Exercise therapy: easy active joint movement is sufficient.
- Goal:Remove immobilization and return to daily activity.
Precautions: slowly remove the immobilized aids or parapods, but do not overextend the tendons and avoid heavy lifting or high-impact activities.
Rehabilitative exercises: Continuous active joint movements, three times a day for five minutes each time; if the upper extremity receives injections, motor training of the lower extremity can be started, if the lower extremity receives injections, motor training of the upper extremity can be started.
- Goal:To achieve full-angle joint movement, strengthen muscle strength and muscle endurance, improve balance and proprioception.
Precautions: Avoid movements that require fast, large angles or high intensity. Large angle or high intensity movements such as throwing, running, jumping, high intensity weight training, strengthening movements, and any movement or activity that causes pain should be avoided.
Rehabilitation exercises: stretch the injured tendon and related muscle groups at least once a day, 3-4 times for each part, 20-30 seconds each time the joint is loosened to a normal functional angle.
Plyometric strengthening exercises, first focus on isometric and centripetal contraction training, slowly increase the intensity to centrifugal contraction training within a tolerable degree, for example: use elastic bands for rotational muscle group training, use dumbbells for wrist and elbow training, single-leg push-ups for knee training, weight lifting for ankle training. The above exercises are recommended to do 3-4 sets of moderate intensity, 6-12 reps per set.
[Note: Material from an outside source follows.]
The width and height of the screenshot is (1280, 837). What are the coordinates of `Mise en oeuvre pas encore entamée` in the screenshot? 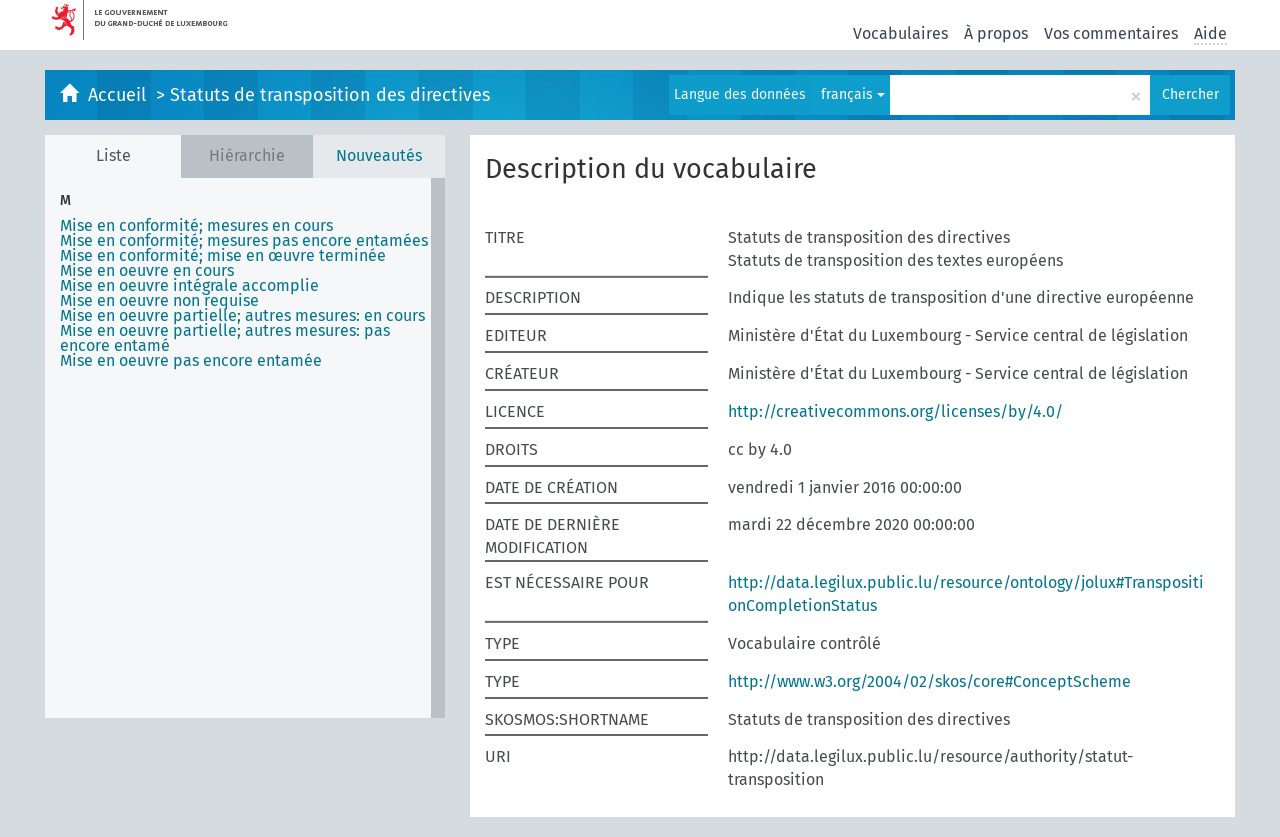 It's located at (191, 360).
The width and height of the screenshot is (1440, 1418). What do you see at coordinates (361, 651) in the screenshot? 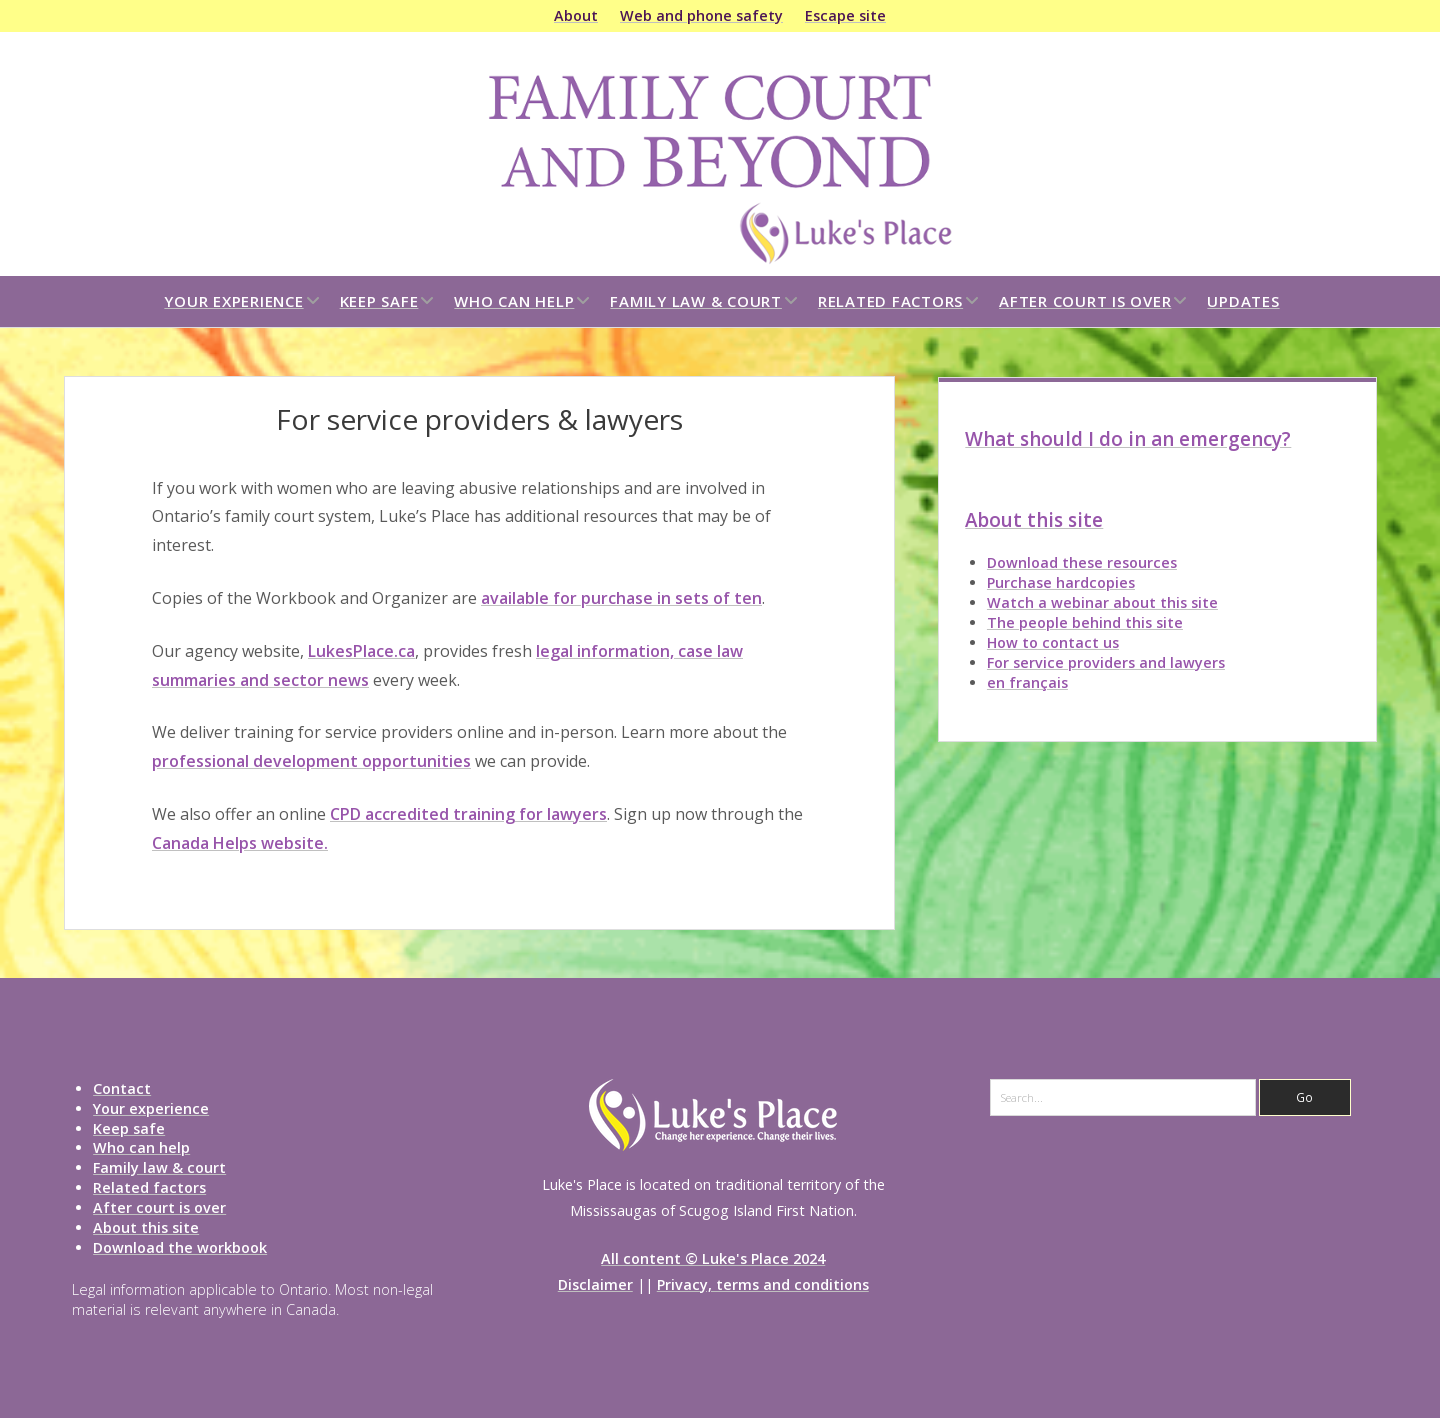 I see `LukesPlace.ca` at bounding box center [361, 651].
- Goal:Good multi-angle centrifugal and centripetal muscle strength with good dynamic neuromuscular control to achieve the ability to return to the sports field.
Precautions: Soreness after sports training should be relieved within 24 hours.
Rehabilitative exercises: continued plyometric training of the injured area, with a slow increase in resistance, repetitions and frequency.
For upper extremity injuries: Gradually increase the challenge of upper extremity training, including movements that may cause discomfort or instability, and the challenge may include centrifugal contraction, muscular endurance, or speed.
For lower extremity injuries: increase impact control training, starting with single direction training, then adding agility training and gradually increasing agility training.